• [Problem statement]
Every record below is to be copied exactly, with its images omitted.

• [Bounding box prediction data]

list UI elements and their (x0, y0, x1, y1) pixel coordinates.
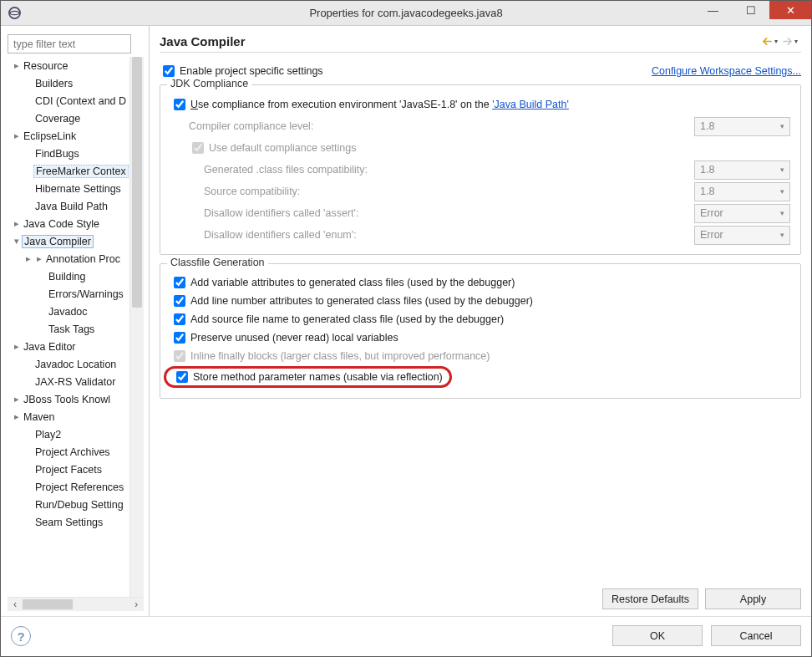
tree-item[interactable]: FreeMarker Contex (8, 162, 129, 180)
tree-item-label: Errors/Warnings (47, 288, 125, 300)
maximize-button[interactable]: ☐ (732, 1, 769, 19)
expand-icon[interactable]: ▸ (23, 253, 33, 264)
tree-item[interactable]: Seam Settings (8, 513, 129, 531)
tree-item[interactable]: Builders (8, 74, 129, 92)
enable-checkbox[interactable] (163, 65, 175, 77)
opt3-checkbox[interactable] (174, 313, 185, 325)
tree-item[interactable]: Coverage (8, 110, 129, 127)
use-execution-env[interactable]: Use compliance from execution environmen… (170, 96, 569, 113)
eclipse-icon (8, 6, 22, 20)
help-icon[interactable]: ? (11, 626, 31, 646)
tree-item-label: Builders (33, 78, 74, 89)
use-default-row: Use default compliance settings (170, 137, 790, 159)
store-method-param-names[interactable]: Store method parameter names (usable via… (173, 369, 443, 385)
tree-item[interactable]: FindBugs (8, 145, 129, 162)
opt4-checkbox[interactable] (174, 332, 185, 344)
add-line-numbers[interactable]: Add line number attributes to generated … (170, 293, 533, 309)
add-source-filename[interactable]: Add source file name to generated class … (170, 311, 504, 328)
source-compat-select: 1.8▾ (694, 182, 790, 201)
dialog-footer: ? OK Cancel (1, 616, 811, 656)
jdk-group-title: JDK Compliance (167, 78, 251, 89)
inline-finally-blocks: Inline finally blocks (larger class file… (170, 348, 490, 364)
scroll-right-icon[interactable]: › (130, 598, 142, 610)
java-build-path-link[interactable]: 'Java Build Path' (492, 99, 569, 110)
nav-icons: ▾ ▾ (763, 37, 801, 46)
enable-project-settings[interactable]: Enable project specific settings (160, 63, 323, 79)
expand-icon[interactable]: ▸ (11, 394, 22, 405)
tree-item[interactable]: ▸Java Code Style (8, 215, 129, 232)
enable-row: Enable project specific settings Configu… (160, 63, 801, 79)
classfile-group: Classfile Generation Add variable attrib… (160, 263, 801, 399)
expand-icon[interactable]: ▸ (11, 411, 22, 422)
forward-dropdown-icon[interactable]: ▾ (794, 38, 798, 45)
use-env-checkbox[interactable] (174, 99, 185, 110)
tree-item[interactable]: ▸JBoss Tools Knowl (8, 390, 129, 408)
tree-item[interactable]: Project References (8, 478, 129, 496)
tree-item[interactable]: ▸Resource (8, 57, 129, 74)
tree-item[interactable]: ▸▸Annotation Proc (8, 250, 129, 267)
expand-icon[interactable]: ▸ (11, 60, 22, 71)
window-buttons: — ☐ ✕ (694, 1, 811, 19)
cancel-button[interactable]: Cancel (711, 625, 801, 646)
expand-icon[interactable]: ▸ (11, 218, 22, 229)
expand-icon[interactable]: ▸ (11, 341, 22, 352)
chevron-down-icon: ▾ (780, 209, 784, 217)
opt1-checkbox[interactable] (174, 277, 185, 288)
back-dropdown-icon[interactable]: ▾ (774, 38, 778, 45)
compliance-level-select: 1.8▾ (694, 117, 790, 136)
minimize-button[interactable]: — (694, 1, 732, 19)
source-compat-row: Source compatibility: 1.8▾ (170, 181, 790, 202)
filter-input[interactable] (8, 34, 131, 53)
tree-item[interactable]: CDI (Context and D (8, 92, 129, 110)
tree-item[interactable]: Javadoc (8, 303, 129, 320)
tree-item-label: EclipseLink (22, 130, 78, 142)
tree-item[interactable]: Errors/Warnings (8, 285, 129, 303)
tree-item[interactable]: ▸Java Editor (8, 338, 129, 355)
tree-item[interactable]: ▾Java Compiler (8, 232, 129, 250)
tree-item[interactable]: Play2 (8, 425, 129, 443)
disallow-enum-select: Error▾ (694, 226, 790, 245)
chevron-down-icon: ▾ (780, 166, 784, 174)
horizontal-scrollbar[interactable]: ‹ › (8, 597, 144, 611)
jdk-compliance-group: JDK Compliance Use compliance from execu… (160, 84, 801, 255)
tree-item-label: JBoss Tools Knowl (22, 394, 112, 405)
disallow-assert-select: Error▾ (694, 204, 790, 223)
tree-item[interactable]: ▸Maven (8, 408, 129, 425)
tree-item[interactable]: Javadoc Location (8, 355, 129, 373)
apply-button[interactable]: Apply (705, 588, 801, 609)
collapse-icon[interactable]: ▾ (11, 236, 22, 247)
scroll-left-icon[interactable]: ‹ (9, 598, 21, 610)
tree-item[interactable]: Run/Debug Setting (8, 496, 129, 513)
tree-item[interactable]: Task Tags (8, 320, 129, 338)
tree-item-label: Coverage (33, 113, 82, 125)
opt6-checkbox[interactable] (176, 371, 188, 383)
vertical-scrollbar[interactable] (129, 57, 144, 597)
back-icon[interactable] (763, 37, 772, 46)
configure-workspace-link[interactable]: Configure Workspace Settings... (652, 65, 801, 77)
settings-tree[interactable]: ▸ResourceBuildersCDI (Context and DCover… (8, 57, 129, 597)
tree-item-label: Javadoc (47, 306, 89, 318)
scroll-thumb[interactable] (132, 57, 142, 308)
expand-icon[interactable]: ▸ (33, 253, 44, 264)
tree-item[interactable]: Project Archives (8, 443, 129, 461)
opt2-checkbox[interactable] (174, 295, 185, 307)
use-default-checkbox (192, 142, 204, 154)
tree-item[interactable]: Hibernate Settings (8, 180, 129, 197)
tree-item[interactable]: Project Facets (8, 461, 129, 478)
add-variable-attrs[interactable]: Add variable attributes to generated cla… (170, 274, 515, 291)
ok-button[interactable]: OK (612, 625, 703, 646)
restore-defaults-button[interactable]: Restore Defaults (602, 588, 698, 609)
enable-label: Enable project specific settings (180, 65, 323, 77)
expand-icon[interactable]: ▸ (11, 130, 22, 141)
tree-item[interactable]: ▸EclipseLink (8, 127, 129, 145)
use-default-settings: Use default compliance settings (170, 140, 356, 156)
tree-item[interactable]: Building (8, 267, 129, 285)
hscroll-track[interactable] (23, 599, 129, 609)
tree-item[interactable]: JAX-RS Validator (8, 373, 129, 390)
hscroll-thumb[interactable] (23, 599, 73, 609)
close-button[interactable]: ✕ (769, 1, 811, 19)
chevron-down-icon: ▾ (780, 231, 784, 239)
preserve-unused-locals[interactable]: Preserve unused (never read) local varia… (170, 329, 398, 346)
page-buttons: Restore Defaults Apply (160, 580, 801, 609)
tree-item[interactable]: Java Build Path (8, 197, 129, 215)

• [Your solution]
list UI elements and their (x0, y0, x1, y1) pixel coordinates.
tree-item[interactable]: FreeMarker Contex (8, 162, 129, 180)
tree-item-label: Errors/Warnings (47, 288, 125, 300)
maximize-button[interactable]: ☐ (732, 1, 769, 19)
expand-icon[interactable]: ▸ (23, 253, 33, 264)
tree-item[interactable]: Seam Settings (8, 513, 129, 531)
tree-item[interactable]: Builders (8, 74, 129, 92)
enable-checkbox[interactable] (163, 65, 175, 77)
opt3-checkbox[interactable] (174, 313, 185, 325)
tree-item[interactable]: Coverage (8, 110, 129, 127)
use-execution-env[interactable]: Use compliance from execution environmen… (170, 96, 569, 113)
eclipse-icon (8, 6, 22, 20)
help-icon[interactable]: ? (11, 626, 31, 646)
tree-item-label: Builders (33, 78, 74, 89)
use-default-row: Use default compliance settings (170, 137, 790, 159)
store-method-param-names[interactable]: Store method parameter names (usable via… (173, 369, 443, 385)
tree-item[interactable]: FindBugs (8, 145, 129, 162)
opt4-checkbox[interactable] (174, 332, 185, 344)
add-line-numbers[interactable]: Add line number attributes to generated … (170, 293, 533, 309)
add-source-filename[interactable]: Add source file name to generated class … (170, 311, 504, 328)
source-compat-select: 1.8▾ (694, 182, 790, 201)
dialog-footer: ? OK Cancel (1, 616, 811, 656)
jdk-group-title: JDK Compliance (167, 78, 251, 89)
inline-finally-blocks: Inline finally blocks (larger class file… (170, 348, 490, 364)
scroll-right-icon[interactable]: › (130, 598, 142, 610)
java-build-path-link[interactable]: 'Java Build Path' (492, 99, 569, 110)
nav-icons: ▾ ▾ (763, 37, 801, 46)
enable-project-settings[interactable]: Enable project specific settings (160, 63, 323, 79)
expand-icon[interactable]: ▸ (11, 394, 22, 405)
tree-item[interactable]: ▸Java Code Style (8, 215, 129, 232)
enable-row: Enable project specific settings Configu… (160, 63, 801, 79)
classfile-group: Classfile Generation Add variable attrib… (160, 263, 801, 399)
expand-icon[interactable]: ▸ (11, 411, 22, 422)
forward-dropdown-icon[interactable]: ▾ (794, 38, 798, 45)
use-env-checkbox[interactable] (174, 99, 185, 110)
tree-item[interactable]: ▸JBoss Tools Knowl (8, 390, 129, 408)
tree-item[interactable]: Project References (8, 478, 129, 496)
tree-item[interactable]: ▸Resource (8, 57, 129, 74)
tree-item[interactable]: ▸▸Annotation Proc (8, 250, 129, 267)
expand-icon[interactable]: ▸ (11, 60, 22, 71)
window-buttons: — ☐ ✕ (694, 1, 811, 19)
cancel-button[interactable]: Cancel (711, 625, 801, 646)
expand-icon[interactable]: ▸ (11, 218, 22, 229)
expand-icon[interactable]: ▸ (11, 341, 22, 352)
chevron-down-icon: ▾ (780, 209, 784, 217)
opt1-checkbox[interactable] (174, 277, 185, 288)
back-dropdown-icon[interactable]: ▾ (774, 38, 778, 45)
compliance-level-select: 1.8▾ (694, 117, 790, 136)
minimize-button[interactable]: — (694, 1, 732, 19)
source-compat-row: Source compatibility: 1.8▾ (170, 181, 790, 202)
filter-input[interactable] (8, 34, 131, 53)
tree-item[interactable]: CDI (Context and D (8, 92, 129, 110)
tree-item[interactable]: Javadoc (8, 303, 129, 320)
tree-item-label: EclipseLink (22, 130, 78, 142)
tree-item[interactable]: Errors/Warnings (8, 285, 129, 303)
tree-item[interactable]: ▸Java Editor (8, 338, 129, 355)
tree-item[interactable]: ▾Java Compiler (8, 232, 129, 250)
tree-item[interactable]: Play2 (8, 425, 129, 443)
disallow-enum-select: Error▾ (694, 226, 790, 245)
chevron-down-icon: ▾ (780, 166, 784, 174)
horizontal-scrollbar[interactable]: ‹ › (8, 597, 144, 611)
jdk-compliance-group: JDK Compliance Use compliance from execu… (160, 84, 801, 255)
tree-item-label: JBoss Tools Knowl (22, 394, 112, 405)
disallow-assert-select: Error▾ (694, 204, 790, 223)
tree-item[interactable]: ▸Maven (8, 408, 129, 425)
tree-item[interactable]: Javadoc Location (8, 355, 129, 373)
apply-button[interactable]: Apply (705, 588, 801, 609)
collapse-icon[interactable]: ▾ (11, 236, 22, 247)
scroll-left-icon[interactable]: ‹ (9, 598, 21, 610)
tree-item[interactable]: Run/Debug Setting (8, 496, 129, 513)
tree-item[interactable]: Task Tags (8, 320, 129, 338)
tree-item-label: Coverage (33, 113, 82, 125)
opt6-checkbox[interactable] (176, 371, 188, 383)
vertical-scrollbar[interactable] (129, 57, 144, 597)
back-icon[interactable] (763, 37, 772, 46)
configure-workspace-link[interactable]: Configure Workspace Settings... (652, 65, 801, 77)
settings-tree[interactable]: ▸ResourceBuildersCDI (Context and DCover… (8, 57, 129, 597)
tree-item-label: Javadoc (47, 306, 89, 318)
scroll-thumb[interactable] (132, 57, 142, 308)
expand-icon[interactable]: ▸ (33, 253, 44, 264)
tree-item[interactable]: Project Archives (8, 443, 129, 461)
opt2-checkbox[interactable] (174, 295, 185, 307)
use-default-checkbox (192, 142, 204, 154)
tree-item[interactable]: Hibernate Settings (8, 180, 129, 197)
tree-item[interactable]: Project Facets (8, 461, 129, 478)
add-variable-attrs[interactable]: Add variable attributes to generated cla… (170, 274, 515, 291)
ok-button[interactable]: OK (612, 625, 703, 646)
restore-defaults-button[interactable]: Restore Defaults (602, 588, 698, 609)
enable-label: Enable project specific settings (180, 65, 323, 77)
expand-icon[interactable]: ▸ (11, 130, 22, 141)
tree-item[interactable]: ▸EclipseLink (8, 127, 129, 145)
use-default-settings: Use default compliance settings (170, 140, 356, 156)
tree-item[interactable]: Building (8, 267, 129, 285)
hscroll-track[interactable] (23, 599, 129, 609)
tree-item[interactable]: JAX-RS Validator (8, 373, 129, 390)
hscroll-thumb[interactable] (23, 599, 73, 609)
close-button[interactable]: ✕ (769, 1, 811, 19)
chevron-down-icon: ▾ (780, 231, 784, 239)
preserve-unused-locals[interactable]: Preserve unused (never read) local varia… (170, 329, 398, 346)
page-buttons: Restore Defaults Apply (160, 580, 801, 609)
tree-item[interactable]: Java Build Path (8, 197, 129, 215)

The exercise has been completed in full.